I grew up in a family of food allergies. Life and death for some, severe discomfort and internal damage for others. No one was ever excluded. No shellfish, no peanuts, no tree nuts, no gluten – NO PROBLEM.

The whole topic confuses me because my life experience has been one of inclusion or abstinence.

Is it really so wrong or bad for people to experiment with new ways to eat? Okay, if you change your eating habits as often as you change your underwear then, yes, you probably have issues. But don’t we all?

Bring on the potluck. If you have dietary restrictions – medically imposed or not – bring something you can share that you can eat and enjoy. And if you’re hosting a gathering, I do think it’s your responsibility to welcome people. If you aren’t willing to do so, then don’t invite people, change the type of gathering, or make it a bring your own or potluck – or make sure you disclose what will and won’t be on the menu and give people the choice to come or not come and figure it out for themselves.

Me? I try to have something for everyone. And if I do go somewhere else, I have a plan. I always have a safe snack bar in my purse, I eat first, or I plan how long I’m going to stay and eat after. Also, please expect me to drink water and probably decline other beverages. I have reasons and they are all related to my health and how I feel, so can we just leave it at that? I’m actually VERY happy with a nice glass of water. I’m sorry if my water loving habits make you feel like a bad host/hostess. You aren’t. I actually like water. I’m an easy guest in that way.

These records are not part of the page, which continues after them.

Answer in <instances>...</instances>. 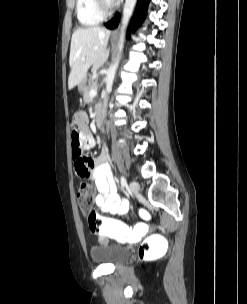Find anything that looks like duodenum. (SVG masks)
Wrapping results in <instances>:
<instances>
[{
  "label": "duodenum",
  "instance_id": "duodenum-1",
  "mask_svg": "<svg viewBox=\"0 0 247 304\" xmlns=\"http://www.w3.org/2000/svg\"><path fill=\"white\" fill-rule=\"evenodd\" d=\"M87 83L90 81L88 78L85 80ZM85 81H80V86H85ZM95 120L100 123L102 120V110L97 108L95 111ZM99 130L102 128L100 125L97 127Z\"/></svg>",
  "mask_w": 247,
  "mask_h": 304
}]
</instances>
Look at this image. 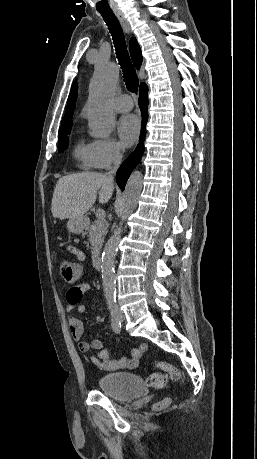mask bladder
I'll use <instances>...</instances> for the list:
<instances>
[{"label":"bladder","mask_w":257,"mask_h":459,"mask_svg":"<svg viewBox=\"0 0 257 459\" xmlns=\"http://www.w3.org/2000/svg\"><path fill=\"white\" fill-rule=\"evenodd\" d=\"M97 387L101 392L120 401H131L148 393L143 380L132 373L103 375L97 379Z\"/></svg>","instance_id":"1"}]
</instances>
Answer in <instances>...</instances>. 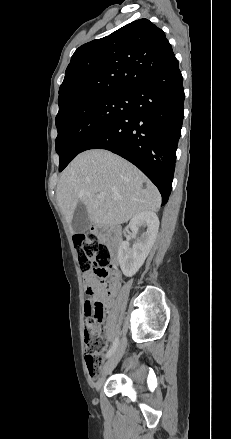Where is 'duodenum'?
<instances>
[{
    "label": "duodenum",
    "instance_id": "410a0bca",
    "mask_svg": "<svg viewBox=\"0 0 231 439\" xmlns=\"http://www.w3.org/2000/svg\"><path fill=\"white\" fill-rule=\"evenodd\" d=\"M99 231H103V230H100V229H99ZM107 232H108L110 235H113V236H118V235H119V230H118L117 228L109 227V228L107 229Z\"/></svg>",
    "mask_w": 231,
    "mask_h": 439
}]
</instances>
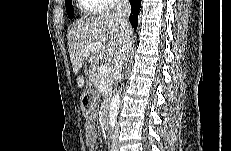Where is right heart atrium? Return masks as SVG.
Masks as SVG:
<instances>
[{
    "mask_svg": "<svg viewBox=\"0 0 231 151\" xmlns=\"http://www.w3.org/2000/svg\"><path fill=\"white\" fill-rule=\"evenodd\" d=\"M87 1L98 3L102 11L115 10L118 7H120L123 3L122 0H87Z\"/></svg>",
    "mask_w": 231,
    "mask_h": 151,
    "instance_id": "d8ad5b80",
    "label": "right heart atrium"
}]
</instances>
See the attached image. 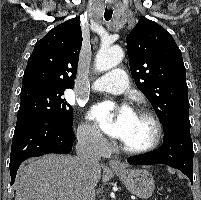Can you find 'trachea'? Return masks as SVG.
Masks as SVG:
<instances>
[{"mask_svg":"<svg viewBox=\"0 0 201 200\" xmlns=\"http://www.w3.org/2000/svg\"><path fill=\"white\" fill-rule=\"evenodd\" d=\"M113 10L111 8L106 7L105 8V13H104V18L106 21H109L112 18Z\"/></svg>","mask_w":201,"mask_h":200,"instance_id":"trachea-1","label":"trachea"}]
</instances>
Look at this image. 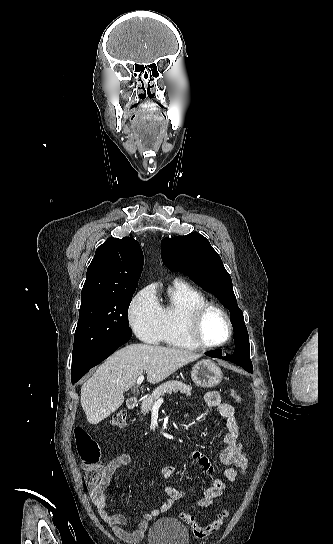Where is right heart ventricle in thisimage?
<instances>
[{
	"instance_id": "1",
	"label": "right heart ventricle",
	"mask_w": 333,
	"mask_h": 544,
	"mask_svg": "<svg viewBox=\"0 0 333 544\" xmlns=\"http://www.w3.org/2000/svg\"><path fill=\"white\" fill-rule=\"evenodd\" d=\"M206 301L198 289L181 281L175 282L168 289V301L161 306L164 322L162 341L178 348H199L189 336L187 322L191 311Z\"/></svg>"
}]
</instances>
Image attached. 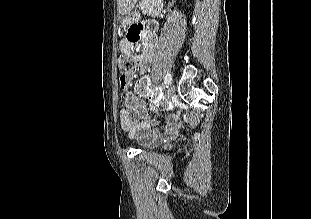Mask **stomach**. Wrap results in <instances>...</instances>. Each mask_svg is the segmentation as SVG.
I'll return each instance as SVG.
<instances>
[{
    "mask_svg": "<svg viewBox=\"0 0 311 219\" xmlns=\"http://www.w3.org/2000/svg\"><path fill=\"white\" fill-rule=\"evenodd\" d=\"M135 2H136V0H132L131 3H130L131 7H130L129 11L124 13V14H122L121 21H122V24L125 25V26H128L131 23H133L137 19V17H138L137 13L132 12V8H133Z\"/></svg>",
    "mask_w": 311,
    "mask_h": 219,
    "instance_id": "0dacf381",
    "label": "stomach"
}]
</instances>
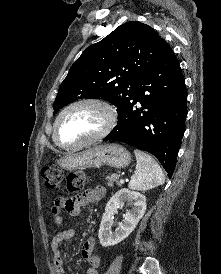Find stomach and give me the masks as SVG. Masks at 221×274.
<instances>
[{"label":"stomach","mask_w":221,"mask_h":274,"mask_svg":"<svg viewBox=\"0 0 221 274\" xmlns=\"http://www.w3.org/2000/svg\"><path fill=\"white\" fill-rule=\"evenodd\" d=\"M129 152L117 144L96 145L80 152H72L58 160V164L65 170L108 165L117 169L129 165Z\"/></svg>","instance_id":"0dacf381"}]
</instances>
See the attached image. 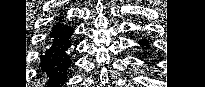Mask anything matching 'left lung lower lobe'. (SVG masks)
<instances>
[{
  "mask_svg": "<svg viewBox=\"0 0 205 87\" xmlns=\"http://www.w3.org/2000/svg\"><path fill=\"white\" fill-rule=\"evenodd\" d=\"M140 44H141V46H142L145 50L150 49L149 42H148L146 39H142V40L140 41ZM146 54H149V53H148V52L144 53V55H146Z\"/></svg>",
  "mask_w": 205,
  "mask_h": 87,
  "instance_id": "0a47b994",
  "label": "left lung lower lobe"
}]
</instances>
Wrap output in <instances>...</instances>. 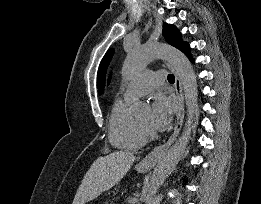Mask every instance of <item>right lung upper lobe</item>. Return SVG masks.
Returning a JSON list of instances; mask_svg holds the SVG:
<instances>
[{
	"label": "right lung upper lobe",
	"mask_w": 261,
	"mask_h": 204,
	"mask_svg": "<svg viewBox=\"0 0 261 204\" xmlns=\"http://www.w3.org/2000/svg\"><path fill=\"white\" fill-rule=\"evenodd\" d=\"M110 79H111V76L109 77V80H108V82H110Z\"/></svg>",
	"instance_id": "obj_1"
}]
</instances>
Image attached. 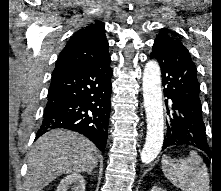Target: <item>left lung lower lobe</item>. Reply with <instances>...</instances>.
<instances>
[{
  "label": "left lung lower lobe",
  "instance_id": "0a47b994",
  "mask_svg": "<svg viewBox=\"0 0 221 191\" xmlns=\"http://www.w3.org/2000/svg\"><path fill=\"white\" fill-rule=\"evenodd\" d=\"M150 58L159 62L162 85L166 86L165 105L173 111L169 115L162 150L176 145H190L207 153L199 99L200 85L189 51L178 39H156Z\"/></svg>",
  "mask_w": 221,
  "mask_h": 191
}]
</instances>
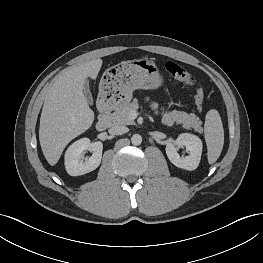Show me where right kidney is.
<instances>
[{
    "mask_svg": "<svg viewBox=\"0 0 263 263\" xmlns=\"http://www.w3.org/2000/svg\"><path fill=\"white\" fill-rule=\"evenodd\" d=\"M90 150L92 156L82 160L84 151ZM103 144L100 141L91 143L90 139L82 138L69 146L65 153V168L69 175L80 176L95 170L101 163Z\"/></svg>",
    "mask_w": 263,
    "mask_h": 263,
    "instance_id": "1",
    "label": "right kidney"
}]
</instances>
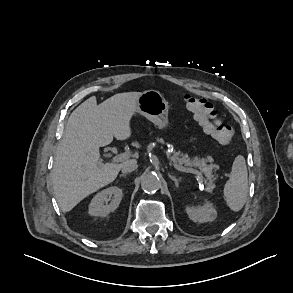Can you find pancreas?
<instances>
[{"mask_svg": "<svg viewBox=\"0 0 293 293\" xmlns=\"http://www.w3.org/2000/svg\"><path fill=\"white\" fill-rule=\"evenodd\" d=\"M160 141L162 140L160 139ZM170 162L185 168L199 169L206 177V190L212 192L215 188L214 181L217 179V176L213 171L218 166L216 164H208V162H212V158H199L197 156L190 158L187 154L174 151L170 155Z\"/></svg>", "mask_w": 293, "mask_h": 293, "instance_id": "pancreas-1", "label": "pancreas"}]
</instances>
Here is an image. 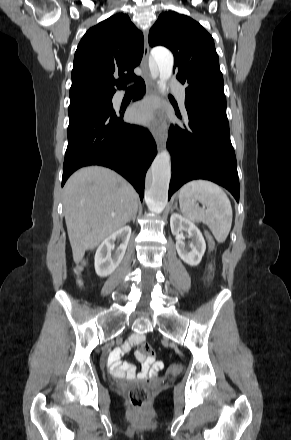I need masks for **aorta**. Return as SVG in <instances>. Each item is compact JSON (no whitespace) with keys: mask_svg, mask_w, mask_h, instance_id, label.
Segmentation results:
<instances>
[{"mask_svg":"<svg viewBox=\"0 0 291 440\" xmlns=\"http://www.w3.org/2000/svg\"><path fill=\"white\" fill-rule=\"evenodd\" d=\"M152 57L159 70V92L166 96L168 92L167 82L173 70V55L165 48H155L152 50ZM170 178L171 156L167 150H164L155 157L149 173L145 200L150 211L159 213L165 209Z\"/></svg>","mask_w":291,"mask_h":440,"instance_id":"762f6f07","label":"aorta"}]
</instances>
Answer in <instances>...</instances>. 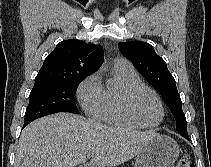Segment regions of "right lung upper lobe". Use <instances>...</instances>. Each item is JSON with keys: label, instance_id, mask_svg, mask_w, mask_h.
I'll list each match as a JSON object with an SVG mask.
<instances>
[{"label": "right lung upper lobe", "instance_id": "right-lung-upper-lobe-1", "mask_svg": "<svg viewBox=\"0 0 211 167\" xmlns=\"http://www.w3.org/2000/svg\"><path fill=\"white\" fill-rule=\"evenodd\" d=\"M103 61L100 45L81 40H65L57 44L38 72L35 83L65 82L85 78L96 72Z\"/></svg>", "mask_w": 211, "mask_h": 167}]
</instances>
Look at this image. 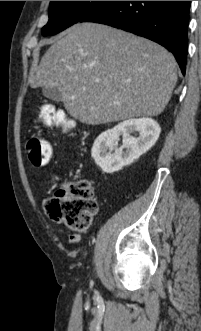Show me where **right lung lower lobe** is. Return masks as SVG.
Listing matches in <instances>:
<instances>
[{
  "label": "right lung lower lobe",
  "instance_id": "right-lung-lower-lobe-1",
  "mask_svg": "<svg viewBox=\"0 0 201 331\" xmlns=\"http://www.w3.org/2000/svg\"><path fill=\"white\" fill-rule=\"evenodd\" d=\"M190 1H106L79 22H95L151 39L171 51L185 74Z\"/></svg>",
  "mask_w": 201,
  "mask_h": 331
}]
</instances>
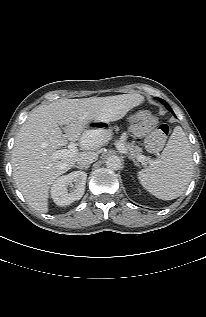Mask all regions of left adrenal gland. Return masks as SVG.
<instances>
[{"label":"left adrenal gland","mask_w":206,"mask_h":317,"mask_svg":"<svg viewBox=\"0 0 206 317\" xmlns=\"http://www.w3.org/2000/svg\"><path fill=\"white\" fill-rule=\"evenodd\" d=\"M129 158H131L133 160V162L136 163V161H135V159L133 157H129Z\"/></svg>","instance_id":"left-adrenal-gland-1"}]
</instances>
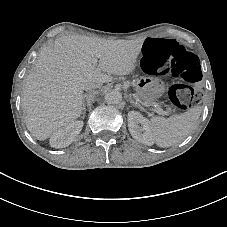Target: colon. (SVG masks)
Here are the masks:
<instances>
[{
    "label": "colon",
    "mask_w": 227,
    "mask_h": 227,
    "mask_svg": "<svg viewBox=\"0 0 227 227\" xmlns=\"http://www.w3.org/2000/svg\"><path fill=\"white\" fill-rule=\"evenodd\" d=\"M142 62L146 73L175 81L168 90L175 107L186 109L200 100L202 92L195 84L201 80L202 70L193 51L175 40L149 38L142 48Z\"/></svg>",
    "instance_id": "obj_1"
}]
</instances>
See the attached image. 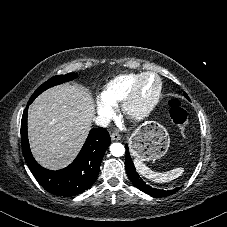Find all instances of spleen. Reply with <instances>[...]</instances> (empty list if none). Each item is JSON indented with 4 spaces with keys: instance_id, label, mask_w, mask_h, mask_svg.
I'll return each instance as SVG.
<instances>
[{
    "instance_id": "1",
    "label": "spleen",
    "mask_w": 227,
    "mask_h": 227,
    "mask_svg": "<svg viewBox=\"0 0 227 227\" xmlns=\"http://www.w3.org/2000/svg\"><path fill=\"white\" fill-rule=\"evenodd\" d=\"M134 165H135L137 172L141 176H143L149 180H152L154 182H159V183L170 182V181L178 178L179 176H181L182 173L184 172V169L181 167L175 168L173 170H170V171L164 172V173L155 172V171L151 170L149 167H147L142 161H140L137 158L134 159Z\"/></svg>"
}]
</instances>
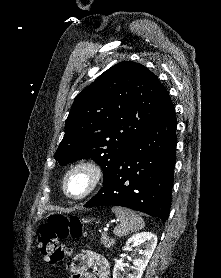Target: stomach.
Masks as SVG:
<instances>
[{"label":"stomach","instance_id":"stomach-1","mask_svg":"<svg viewBox=\"0 0 221 278\" xmlns=\"http://www.w3.org/2000/svg\"><path fill=\"white\" fill-rule=\"evenodd\" d=\"M83 223H89L91 220L90 219H82Z\"/></svg>","mask_w":221,"mask_h":278}]
</instances>
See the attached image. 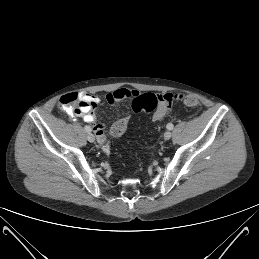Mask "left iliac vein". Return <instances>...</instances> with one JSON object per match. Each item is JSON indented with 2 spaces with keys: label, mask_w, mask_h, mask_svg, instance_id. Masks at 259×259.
I'll return each instance as SVG.
<instances>
[{
  "label": "left iliac vein",
  "mask_w": 259,
  "mask_h": 259,
  "mask_svg": "<svg viewBox=\"0 0 259 259\" xmlns=\"http://www.w3.org/2000/svg\"><path fill=\"white\" fill-rule=\"evenodd\" d=\"M171 138V132L170 131H166L165 133H164V139L165 140H169Z\"/></svg>",
  "instance_id": "left-iliac-vein-1"
}]
</instances>
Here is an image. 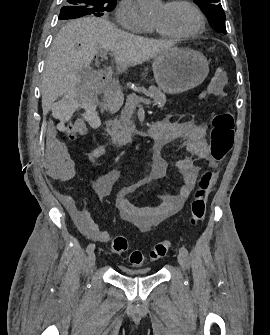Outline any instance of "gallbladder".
<instances>
[{
	"instance_id": "obj_1",
	"label": "gallbladder",
	"mask_w": 270,
	"mask_h": 335,
	"mask_svg": "<svg viewBox=\"0 0 270 335\" xmlns=\"http://www.w3.org/2000/svg\"><path fill=\"white\" fill-rule=\"evenodd\" d=\"M79 76H82V74H80V72H79Z\"/></svg>"
}]
</instances>
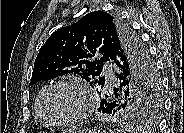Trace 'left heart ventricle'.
Here are the masks:
<instances>
[{
    "mask_svg": "<svg viewBox=\"0 0 184 133\" xmlns=\"http://www.w3.org/2000/svg\"><path fill=\"white\" fill-rule=\"evenodd\" d=\"M46 107L52 118L67 119L79 111L81 99L74 89L58 87L49 94Z\"/></svg>",
    "mask_w": 184,
    "mask_h": 133,
    "instance_id": "obj_1",
    "label": "left heart ventricle"
}]
</instances>
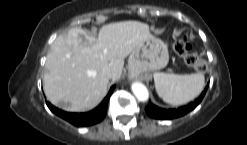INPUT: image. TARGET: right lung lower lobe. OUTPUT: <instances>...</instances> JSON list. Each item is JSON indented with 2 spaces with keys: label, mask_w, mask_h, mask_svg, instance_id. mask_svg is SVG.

Yes. I chose to give up meat. That was something I did because I don’t like advocating for animals and looking cows in the eye and then eating their kin for dinner. I’ve read, I’ve watched, I’ve been stuck behind a chicken truck. I don’t agree with certain practices, so I abstain. I can better look my cats in eyes everyday too. It also didn’t hurt that I was sick after eating meat and it lost any of it’s appeal.

Yes. I chose to give up soy. Because if I eat soy? I can’t be around people. I don’t want to be around myself. It’s a lot of “blame it on the (non-existent) dog” and wondering when my insides will stop feeling like the inside of a washing machine.

Yes. I chose to give up gluten. If I eat gluten? Good God, I honestly don’t know how to describe how it feels. Sometimes it feels like my insides are being filled like a balloon and then someone is pushing and twisting that balloon – testing its limits to see if it will pop. And there’s the burning. And the churning. And the ache. And the headache. And the gross throat. And the itching. And the tiredness. And the anxiety. And the depression.

So yeah. That’s why I don’t wanna talk about it at your dinner party.

I’d rather just make my own food. Things I can enjoy. That I know are safe and won’t make me feel like something ran me over.

Dining out is not fun anymore. It’s a chore. It’s unfulfilling most of the time. I don’t do it for the food. I do it for the socialization.

I must stop because this has just turned into a rant.

Anyhow, that’s my reaction. At least it doesn’t stink.